I applied data augmentation on training data right before the training. Out of Feature Standardization, ZCA Whitening, Random Zoom; I only used Feature Standardization since only that boosted the model.

In [70]:
datagen = ImageDataGenerator(featurewise_center=True, featurewise_std_normalization=True)
datagen.fit(x_train)

In [71]:
epochs = 50
batch_size=64
history = cnn_model.fit(x_train,
                        y_train,
                        batch_size = batch_size,
                        epochs = epochs,
                        verbose = 2,
                        validation_data = (x_validation, y_validation), callbacks=[learning_rate_reduction])

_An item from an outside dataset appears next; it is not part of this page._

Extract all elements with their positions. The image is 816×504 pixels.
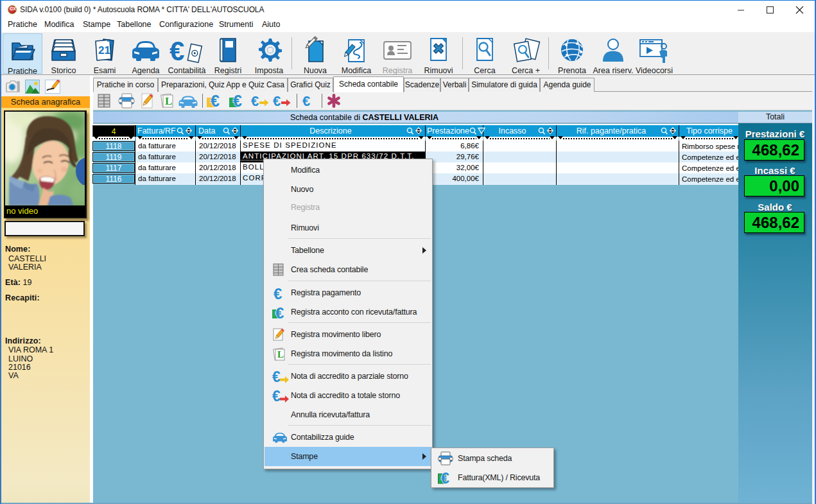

Train on 54000 samples, validate on 6000 samples
Epoch 1/50
 - 252s - loss: 0.5729 - acc: 0.7863 - val_loss: 0.3088 - val_acc: 0.8838
Epoch 2/50
 - 241s - loss: 0.3466 - acc: 0.8731 - val_loss: 0.2925 - val_acc: 0.8880
Epoch 3/50
 - 243s - loss: 0.2981 - acc: 0.8914 - val_loss: 0.2338 - val_acc: 0.9118
Epoch 4/50
 - 245s - loss: 0.2717 - acc: 0.9006 - val_loss: 0.2254 - val_acc: 0.9153
Epoch 5/50
 - 238s - loss: 0.2549 - acc: 0.9060 - val_loss: 0.2135 - val_acc: 0.9202
Epoch 6/50
 - 240s - loss: 0.2408 - acc: 0.9114 - val_loss: 0.2116 - val_acc: 0.9197
Epoch 7/50
 - 237s - loss: 0.2305 - acc: 0.9156 - val_loss: 0.2072 - val_acc: 0.9245
Epoch 8/50
 - 246s - loss: 0.2199 - acc: 0.9191 - val_loss: 0.2023 - val_acc: 0.9248
Epoch 9/50
 - 227s - loss: 0.2122 - acc: 0.9211 - val_loss: 0.1931 - val_acc: 0.9238
Epoch 10/50
 - 856s - loss: 0.2034 - acc: 0.9252 - val_loss: 0.1856 - val_acc: 0.9308
Epoch 11/50
 - 264s - loss: 0.1968 - acc: 0.9277 - val_loss: 0.1854 - val_acc: 0.9288
Epoch 12/50
 -

This is to find the test accuracy.

In [72]:
evaluation = cnn_model.evaluate(x_test, y_test)
print('Test Accuracy : {:.3f}'.format(evaluation[1]))

Test Accuracy : 0.940


# Small Report:

I actually used Google Colab for their GPU while training the model. I modified my method a couple of times. This was possible because of the GPU provided by Google. In the docker image, the program works on a CPU and one epoch takes almost thirty times how much it would take on a GPU. However, my computer got broken and I was able to finish it on my sister's computer without any further installation. This is the good thing about Docker.

I found 0.9414 accuracy with the current model. I think I achieved such a result by overfitting avoidance, adaptive learning rate and data augmentation.